GIUSEPPE UNGARETTI PENSIERO E POETICA

GIUSEPPE UNGARETTI PENSIERO E POETICA


Il pensiero e la poetica

La produzione poetica di Ungaretti viene divisa in tre fasi.

La prima ( corrispondente agli anni giovanili e all’esperienza di combattente in trincea) è caratterizzata da una forte sperimentazione linguistica. Sono componimenti brevi, in cui il poeta si impegna molto nella ricerca di parole che siano sonore, ritmiche ed evocative di emozioni.

Le opere di questo periodo hanno una forte componente autobiografica e rievocano sia gli anni della giovinezza trascorsi in Egitto, sia la cruda esperienza del fronte.

La concezione di poesia che ne emerge è quella di una ricerca laboriosa di “ciò che di segreto rimane in noi, indecifrabile”; perciò il poeta deve tuffarsi in un “abisso” per recuperare l’essenza più intima della realtà. Sul piano stilistico queste sono le novità:

  • la scomparsa della punteggiatura, con il semplice accostamento delle parole;
  • alle parole della tradizione classica sostituisce quelle comuni, della lingua parlata, della prosa, capite e usate da tutti, le sole adatte a esprimere l’intimo del pensiero perchè “scavate” nella vita (un linguaggio, dunque, non poetico);
  • la riduzione del verso alla misura della singola parola, considerata come improvvisa illuminazione e apertura sull’Assoluto;
  • l’abolizione della rima e del verso tradizionale (le strofe con rime e ritmi ben scanditi e misurati) sostituendole con ritmi spezzati, con versi liberi, lunghi e brevi;
  • l’adozione di un linguaggio scarnoessenziale, frammentario;
  • l’uso frequente di spazi bianchi, pause, silenzi, che inducono il lettore a tentare di integrare e ricostruire una trama visibile solo in parte.
  • Sconvolge la sintassi tradizionale e rompe i “sintagmi” cioè i gruppi di parole legate logicamente tra loro e che costituiscono una parte della frase.

Dopo la guerra, con l’avvicinamento del poeta alla religione cattolica, ha inizio la seconda fase, caratterizzata da poesie che hanno come tema la riflessione sul tempo e sulla morte.

I versi brevissimi della prima fase vengono sostituiti da componimenti più articolati e densi vicini alle forme metriche tradizionali.

Ungaretti sceglie il recupero della sintassi, della punteggiatura e delle forme metriche tradizionali, in particolare dell’endecasillabo. Alla poetica dell’attimo e del frammento il poeta sostituisce una diversa percezione del tempo, inteso come continuità ma anche come fugacità, in opposizione all’eternità. Il sentimento del tempo si lega così alla meditazione sulla morte e sul “sentimento della catastrofe”. Anche il linguaggio si fa più ricercato e ricco di aggettivi.

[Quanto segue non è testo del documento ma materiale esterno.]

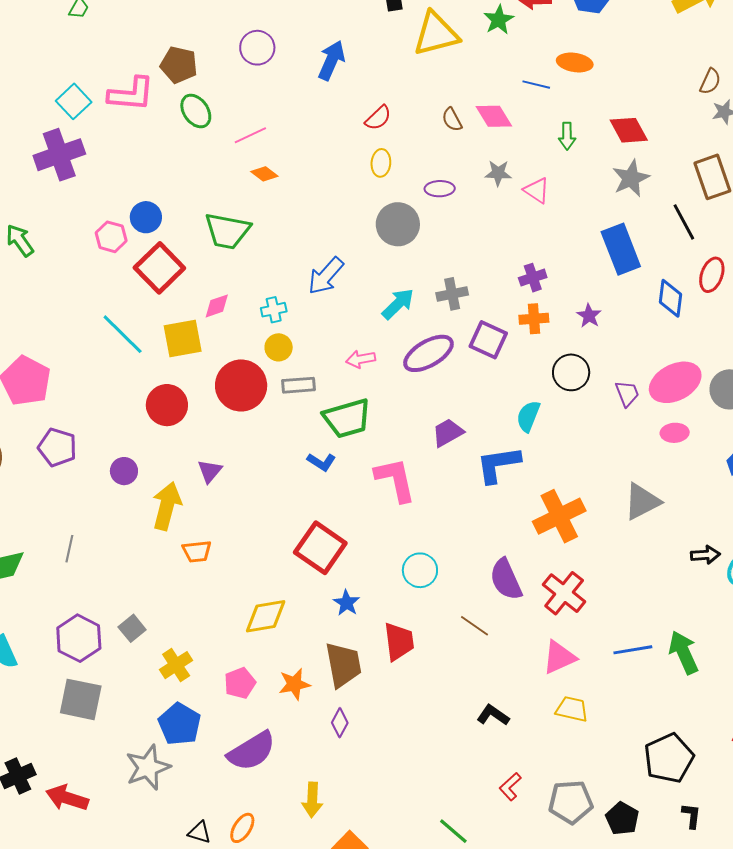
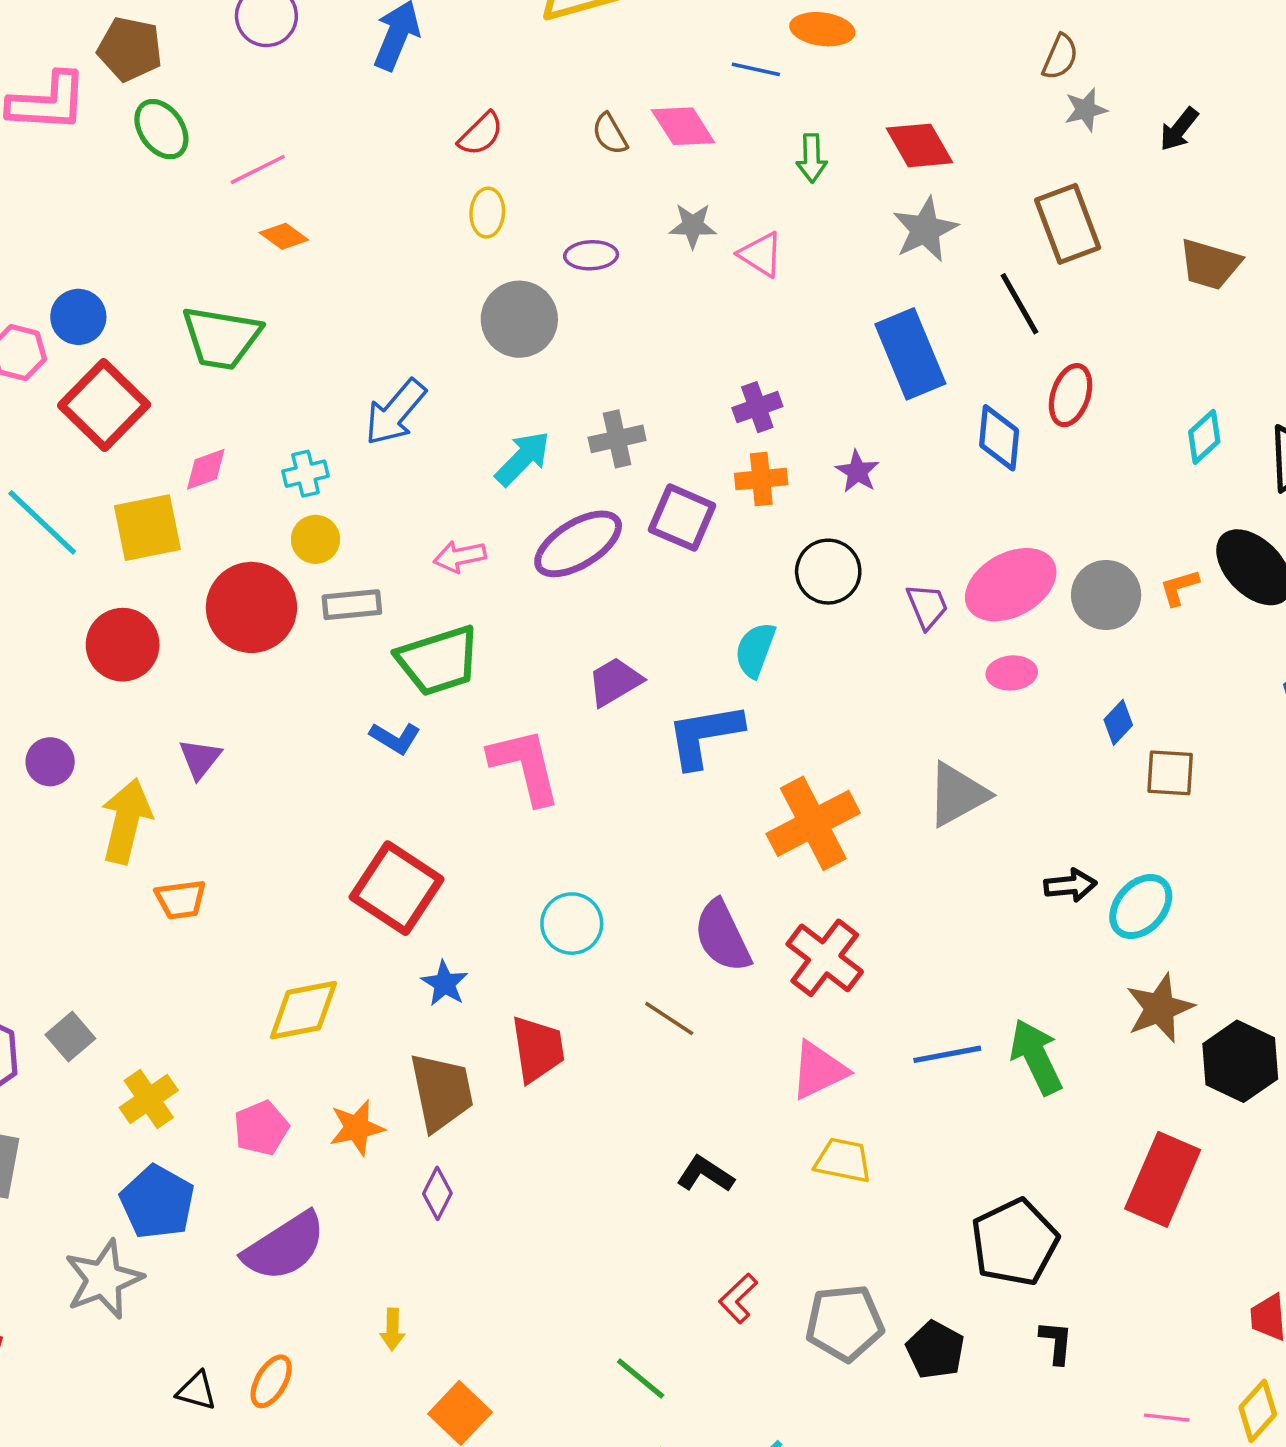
yellow arrow: (312, 800) -> (392, 1329), size x0.7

La terza fase inizia con le poesie di straziante tenerezza scritte in morte del figlio Antonietto. Si fa più profonda la meditazione e la riflessione sul destino dell’uomo.

Nella terza fase il poeta si orienta invece verso il recupero della tradizione classica attraverso nuovi ritmi, fatti di pause e suggestioni musicali, e attraverso una forma ancora più ampia e solenne. Il tono delle liriche è meno intimo e volutamente isolato, ma si apre al colloquio con gli altri uomini nel trattare contenuti più umani e concreti, nel comunicare il proprio dolore, quello per la morte del figlioletto, e quello dell’umanità intera, per la seconda guerra mondiale.


  1. MARTINO DEL CARSO (1916)

(da L’ALLEGRIA, sezione IL PORTO SEPOLTO)

Il poeta usa parole essenziali e scarne per esprimere il senso tragico della distruzione di un paese e dell’ animo del poeta, “ il paese più straziato”. Un paese del Carso, San Martino, viene distrutto dalla furia della battaglia. Le case sono ridotte a “qualche brandello di muro” e tanti cari amici sono stati uccisi dalle cannonate. Ma tutti sono presenti e vivi nel cuore del poeta, che soffre al ricordo di quei giorni di morte.


Fratelli

 In questa poesia il poeta cerca di esprimere il senso della fragilità della vita sconvolta dalla follia della guerra. É notte. L’aria è squarciata dai lampi della battaglia. Due reparti combattenti si incontrano sulla linea del fronte. Mentre si salutano e si scambiano notizie, ecco nel buio risuonare la parola che il mondo impazzito sembra aver dimenticato: fratelli!  La parola “fratelli” si leva timidamente (“tremante”) nella notte come una “foglia appena nata”. Nell’aria straziata dai lampi dei proiettili e dagli scoppi di bombarde (“spasimante”) la parola “fratelli” è come un grido di rivolta dell’uomo consapevole della sua fragilità (“dell’uomo presente alla sua fragilità”) contro le atrocità della guerra.“Fratelli” è la parola chiave che apre e chiude la poesia.